== YOUR ASSIGNMENT ==
When a line in the records includes the string "доставки", it goes into the tally; report that tally alone.
========================================================================
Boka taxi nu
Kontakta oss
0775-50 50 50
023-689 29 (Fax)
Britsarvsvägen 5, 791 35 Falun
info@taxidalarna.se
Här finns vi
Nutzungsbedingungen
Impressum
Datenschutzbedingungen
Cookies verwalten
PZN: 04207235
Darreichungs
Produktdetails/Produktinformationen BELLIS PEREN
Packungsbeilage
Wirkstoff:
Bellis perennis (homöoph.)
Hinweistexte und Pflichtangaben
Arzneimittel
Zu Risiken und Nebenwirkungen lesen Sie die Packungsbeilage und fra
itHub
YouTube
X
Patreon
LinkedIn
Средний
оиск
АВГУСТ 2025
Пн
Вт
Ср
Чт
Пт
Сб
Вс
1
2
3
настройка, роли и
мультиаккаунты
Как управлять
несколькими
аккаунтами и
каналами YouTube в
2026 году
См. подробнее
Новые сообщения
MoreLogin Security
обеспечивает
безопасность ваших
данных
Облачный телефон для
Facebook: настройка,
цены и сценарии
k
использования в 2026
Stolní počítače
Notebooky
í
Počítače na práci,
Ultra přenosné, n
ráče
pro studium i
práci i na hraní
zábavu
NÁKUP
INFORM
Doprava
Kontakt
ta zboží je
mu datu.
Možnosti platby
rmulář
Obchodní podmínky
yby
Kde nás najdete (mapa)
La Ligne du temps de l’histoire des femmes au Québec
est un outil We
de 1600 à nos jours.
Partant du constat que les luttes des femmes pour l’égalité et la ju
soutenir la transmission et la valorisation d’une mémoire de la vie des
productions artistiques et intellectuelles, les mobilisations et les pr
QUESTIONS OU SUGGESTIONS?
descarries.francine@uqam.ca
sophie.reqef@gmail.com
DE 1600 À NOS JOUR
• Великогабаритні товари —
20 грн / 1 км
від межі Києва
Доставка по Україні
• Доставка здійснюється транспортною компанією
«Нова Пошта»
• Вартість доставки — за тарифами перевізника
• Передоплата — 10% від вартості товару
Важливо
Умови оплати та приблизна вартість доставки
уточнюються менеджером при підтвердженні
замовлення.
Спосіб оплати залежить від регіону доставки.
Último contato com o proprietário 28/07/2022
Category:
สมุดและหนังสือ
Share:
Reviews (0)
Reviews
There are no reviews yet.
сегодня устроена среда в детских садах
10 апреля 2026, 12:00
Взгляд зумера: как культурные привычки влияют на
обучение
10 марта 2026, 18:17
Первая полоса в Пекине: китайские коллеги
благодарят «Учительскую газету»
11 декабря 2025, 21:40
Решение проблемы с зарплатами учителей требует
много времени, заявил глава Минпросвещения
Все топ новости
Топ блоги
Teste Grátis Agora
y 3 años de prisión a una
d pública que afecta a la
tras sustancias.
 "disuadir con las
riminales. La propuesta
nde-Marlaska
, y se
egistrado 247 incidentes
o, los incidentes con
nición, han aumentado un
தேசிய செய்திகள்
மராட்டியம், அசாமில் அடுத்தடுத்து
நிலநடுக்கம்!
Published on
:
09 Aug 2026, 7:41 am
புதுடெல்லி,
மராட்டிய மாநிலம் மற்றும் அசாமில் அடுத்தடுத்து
========================================================================
== RESULT OF THIS TASK ==
3